Trentasette partite del centrocampista con Spalletti in panchina: da ottobre ha saltato solo otto minuti. Per la squadra Kevin è fondamentale
Per Strootman la semifinale di Coppa Italia ha per lui un valore speciale: la gara d’andata contro il Napoli, nel 2014, è stata la sua miglior partita in giallorosso, quella sera nacque il soprannome «lavatrice» datogli da Garcia: allora segnò un gol meraviglioso da fuori area che fece impazzire l’Olimpico. Pochi giorni dopo, il primo infortunio al ginocchio che gli ha cambiato la vita e la carriera.
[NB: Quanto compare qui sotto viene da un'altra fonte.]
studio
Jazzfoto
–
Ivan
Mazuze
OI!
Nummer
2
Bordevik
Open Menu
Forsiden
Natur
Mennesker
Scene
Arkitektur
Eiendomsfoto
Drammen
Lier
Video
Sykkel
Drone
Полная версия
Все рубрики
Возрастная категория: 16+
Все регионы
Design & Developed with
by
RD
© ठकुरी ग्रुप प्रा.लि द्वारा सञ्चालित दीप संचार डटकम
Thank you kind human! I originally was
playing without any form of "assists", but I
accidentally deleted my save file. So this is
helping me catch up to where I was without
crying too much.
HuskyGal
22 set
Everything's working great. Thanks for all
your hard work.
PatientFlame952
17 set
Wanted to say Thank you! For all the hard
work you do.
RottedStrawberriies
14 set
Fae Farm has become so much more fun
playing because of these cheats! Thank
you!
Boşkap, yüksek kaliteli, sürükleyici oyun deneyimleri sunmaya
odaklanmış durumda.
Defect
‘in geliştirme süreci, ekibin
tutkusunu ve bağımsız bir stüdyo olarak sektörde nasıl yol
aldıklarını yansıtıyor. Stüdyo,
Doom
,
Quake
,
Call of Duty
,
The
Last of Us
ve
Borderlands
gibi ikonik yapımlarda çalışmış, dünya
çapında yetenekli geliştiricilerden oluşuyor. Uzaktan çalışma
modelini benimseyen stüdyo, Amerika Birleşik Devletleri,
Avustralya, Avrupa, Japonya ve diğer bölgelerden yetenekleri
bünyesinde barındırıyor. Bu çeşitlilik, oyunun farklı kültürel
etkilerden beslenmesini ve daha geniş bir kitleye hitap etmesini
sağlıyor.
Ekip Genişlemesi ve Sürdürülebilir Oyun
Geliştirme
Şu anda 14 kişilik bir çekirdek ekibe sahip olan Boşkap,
Come scrive Chiara Zucchelli nell'edizione odierna de "La Gazzetta dello Sport", per i laziali Strootman non è un avversario come gli altri, è paragonato a De Rossi e Totti simboli della romanità a 360 gradi e, in fondo, anche per lui la Lazio non è come le altre squadre, forse l’unica, insieme alla Juve, a scaldargli il sangue, nonostante un carattere definito di ghiaccio.
VIDEO - Spalletti: "Il derby vale triplo" [HD]
In Europa League, nel ritorno con il Villarreal, Kevin si è riposato in tribuna accanto alla fidanzata, in campionato, da ottobre, ha saltato solo 8’ contro il Torino. Per Spalletti, e per i compagni, è un giocatore fondamentale, i tifosi lo adorano e sperano che stasera rispetti la tradizione: 4 partite contro la Lazio, due vittorie e due pareggi, un gol e un assist.